Shortages of all types and bottlenecks are likely to get better, but foodstuff shortages will continue to increase as the Ukraine war cuts into exports from two of our largest exporters of grains and oil. These are ingredients in much of the food that we eat. China with it’s Covid zero policy is also likely to continue exacerbate shortages as factories continue to shut down, but don’t forget it’s an election year for President Xi also.

       Work from home

Even as Covid recedes or maybe better said, as the impact of Covid recedes, with vaccines, better medicines and better treatment, you are not going force people back to Paree offices full time, once they’ve seen life on the Greenwich homestead. I’m guessing we have a couple of years, before the new office/home work balance finally settled into some form of homeostasis. With less time spent commuting a Greenwich home looks more inviting and will for a couple of years.

       List now or later or stay put?

It’s been an interesting week as three Greenwich homeowners in the finance industry have called me up to pick my brain about what they are thinking of doing. I love these conversations, as I learn as much, or more, than they do. (So, if you are wondering what to do please feel free to give me a call. I’d love to hear your thoughts.)

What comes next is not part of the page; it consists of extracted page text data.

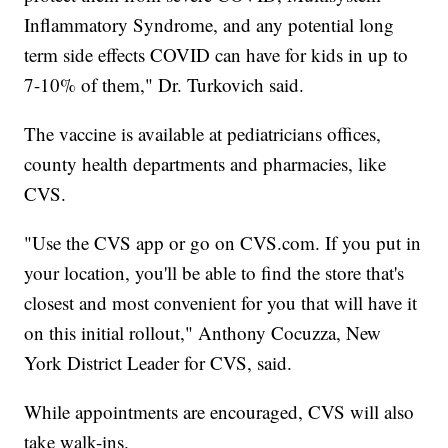
Inflammatory Syndrome, and any potential long
term side effects COVID can have for kids in up to
7-10% of them," Dr. Turkovich said.
The vaccine is available at pediatricians offices,
county health departments and pharmacies, like
CVS.
"Use the CVS app or go on CVS.com. If you put in
your location, you'll be able to find the store that's
closest and most convenient for you that will have it
on this initial rollout," Anthony Cocuzza, New
York District Leader for CVS, said.
While appointments are encouraged, CVS will also
take walk-ins.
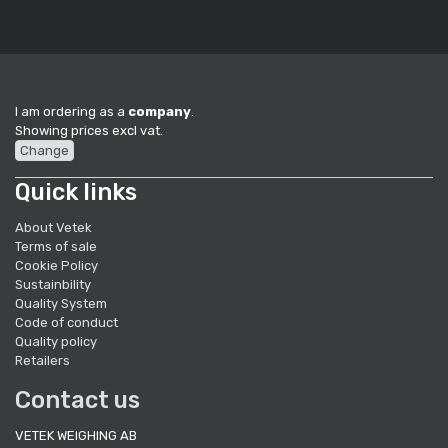
I am ordering as a
company
.
Showing prices excl vat.
Change
Quick links
About Vetek
Terms of sale
Cookie Policy
Sustainbility
Quality System
Code of conduct
Quality policy
Retailers
Contact us
VETEK WEIGHING AB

There is a genuine concern about a recession, but we all agreed it’s probably less than 50%. The big issue seems to be just how long it takes for higher interest rates to really affect the economy. Most of the time when the Fed does serious tightening it leads to a recession. The Fed often continues to tighten too long leading to recession. Let’s hope they learned their lesson and the Internet, and the faster flow of information means they are more nimble this time.

The thought last year for many people who decided stay in their house was that their Greenwich house was only going to be more valuable, and it is. While this is likely to happen again this year, it’s not as certain as it was. You have the issue of a possible recession, and you also have high inflation, so the price may go up, but your real return is less.

TINA is also dying. For much of the last decade of ultra-low interest rates, investor said There Is No Alternative to the equity market. With interest rates were so low and houses not appreciating much, keeping your money in equities didn’t looks so bad. Now, interest rates are going up, bonds are falling and so is the stock market as money is moving to the improving and lower risk returns in the bond market. The 2022 question is are you going to get your best return in stocks, bonds or Greenwich real estate?

The one thing we do know is that right now, our inventory is way down and we have lots of demand at least up to $5 million. Properly priced, your house should sell quickly, but there all those other issues too.